To the girl – if you or your family is reading this, I hope I didn’t use your image unfairly. I wish you the best of luck in your new home.

(Cross-posted at Modern Mitzvot)

This entry posted in Anti-Semitism, International issues, Palestine & Israel. Bookmark the permalink. 

4 Responses to Israel and Immigration

  1. Pingback: News for August 25 - Xenia Institute

  2. 2
    RonF says:

    to demonstrate solidarity with the other inhabitants of your country (the ones that look and sound like you, at least),

    You think, then, that if a black American is waving an American flag he or she is only doing so in solidarity with other black Americans?

  3. 3
    IrrationalPoint says:

    “The easiest answers are the cynical ones. Why not move to Israel when your home has been destroyed? Why not exploit a humanitarian crisis to recruit more citizens, when part of your government’s strategy is to entrench itself in someone else’s territory through illegal settlements and state-sanctioned violence? When your national identity is based, in part, on being a safe haven for a persecuted people – which ties a little too nicely into justifying the persecution of the people who put down roots during the 2,000 years you were gone?”

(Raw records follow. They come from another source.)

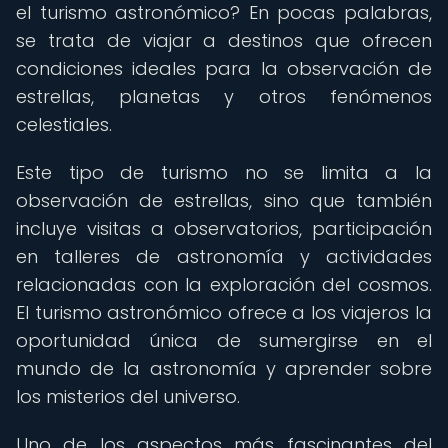
el turismo astronómico? En pocas palabras,
se trata de viajar a destinos que ofrecen
condiciones ideales para la observación de
estrellas, planetas y otros fenómenos
celestiales.
Este tipo de turismo no se limita a la
observación de estrellas, sino que también
incluye visitas a observatorios, participación
en talleres de astronomía y actividades
relacionadas con la exploración del cosmos.
El turismo astronómico ofrece a los viajeros la
oportunidad única de sumergirse en el
mundo de la astronomía y aprender sobre
los misterios del universo.
Uno de los aspectos más fascinantes del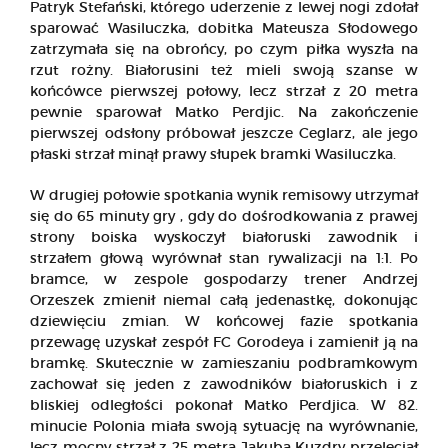
Patryk Stefański, którego uderzenie z lewej nogi zdołał
sparować Wasiluczka, dobitka Mateusza Słodowego
zatrzymała się na obrońcy, po czym piłka wyszła na
rzut rożny. Białorusini też mieli swoją szanse w
końcówce pierwszej połowy, lecz strzał z 20 metra
pewnie sparował Matko Perdjic. Na zakończenie
pierwszej odsłony próbował jeszcze Ceglarz, ale jego
płaski strzał minął prawy słupek bramki Wasiluczka.
W drugiej połowie spotkania wynik remisowy utrzymał
się do 65 minuty gry , gdy do dośrodkowania z prawej
strony boiska wyskoczył białoruski zawodnik i
strzałem głową wyrównał stan rywalizacji na 1:1. Po
bramce, w zespole gospodarzy trener Andrzej
Orzeszek zmienił niemal całą jedenastkę, dokonując
dziewięciu zmian. W końcowej fazie spotkania
przewagę uzyskał zespół FC Gorodeya i zamienił ją na
bramkę. Skutecznie w zamieszaniu podbramkowym
zachował się jeden z zawodników białoruskich i z
bliskiej odległości pokonał Matko Perdjica. W 82.
minucie Polonia miała swoją sytuację na wyrównanie,
lecz mocny strzał z 25 metra Jakuba Kuzdry przeleciał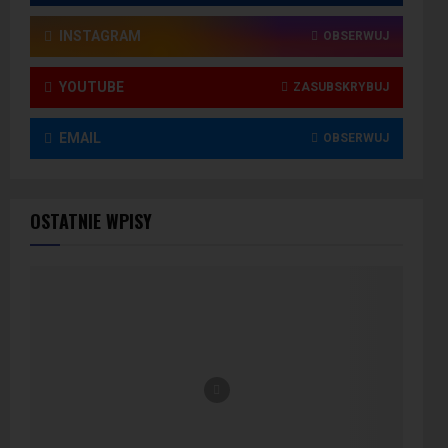
INSTAGRAM
OBSERWUJ
YOUTUBE
ZASUBSKRYBUJ
EMAIL
OBSERWUJ
OSTATNIE WPISY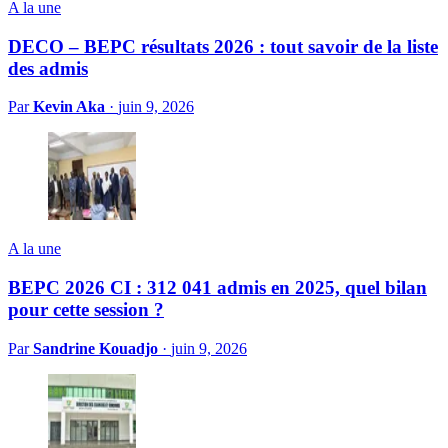
A la une
DECO – BEPC résultats 2026 : tout savoir de la liste
des admis
Par
Kevin Aka
·
juin 9, 2026
A la une
BEPC 2026 CI : 312 041 admis en 2025, quel bilan
pour cette session ?
Par
Sandrine Kouadjo
·
juin 9, 2026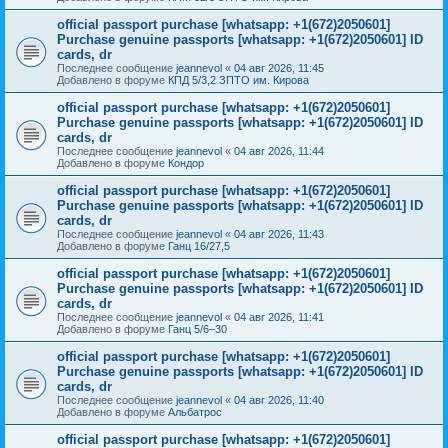
official passport purchase [whatsapp: +1(672)2050601]
Purchase genuine passports [whatsapp: +1(672)2050601] ID
cards, dr
Последнее сообщение
jeannevol
«
04 авг 2026, 11:45
Добавлено в форуме
КПД 5/3,2 ЗПТО им. Кирова
official passport purchase [whatsapp: +1(672)2050601]
Purchase genuine passports [whatsapp: +1(672)2050601] ID
cards, dr
Последнее сообщение
jeannevol
«
04 авг 2026, 11:44
Добавлено в форуме
Кондор
official passport purchase [whatsapp: +1(672)2050601]
Purchase genuine passports [whatsapp: +1(672)2050601] ID
cards, dr
Последнее сообщение
jeannevol
«
04 авг 2026, 11:43
Добавлено в форуме
Ганц 16/27,5
official passport purchase [whatsapp: +1(672)2050601]
Purchase genuine passports [whatsapp: +1(672)2050601] ID
cards, dr
Последнее сообщение
jeannevol
«
04 авг 2026, 11:41
Добавлено в форуме
Ганц 5/6–30
official passport purchase [whatsapp: +1(672)2050601]
Purchase genuine passports [whatsapp: +1(672)2050601] ID
cards, dr
Последнее сообщение
jeannevol
«
04 авг 2026, 11:40
Добавлено в форуме
Альбатрос
official passport purchase [whatsapp: +1(672)2050601]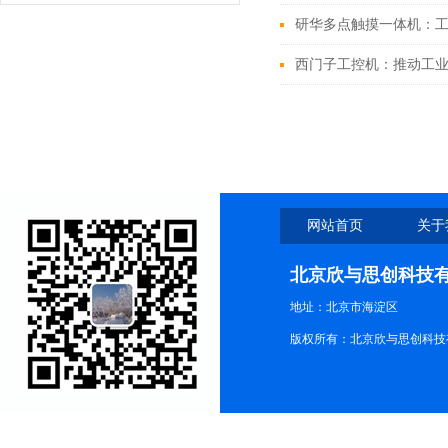
研华多点触摸一体机：
西门子工控机：推动工
网站首页
关于
北京欣与思创科技
地址：北京市海淀区
版权所有：北京欣与思创科技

    Actually, Isreal has a record of mistreating refugees and asylum seekers, especially those from Darfur. Many immigrants from Darfur have been imprisoned as security threats when they ought to be hosted as refugees:

    http://www.telegraph.co.uk/news/worldnews/1557515/Israel-detains-Darfur-refugees-in-desert-'prison‘.html

    –IP

  4. Actually, Isreal has a record of mistreating refugees and asylum seekers, especially those from Darfur. Many immigrants from Darfur have been imprisoned as security threats when they ought to be hosted as refugees:

    That’s very true. Israel definitely prefers white refugees over refugees of color (despite all the media hype about Ethiopian immigrants).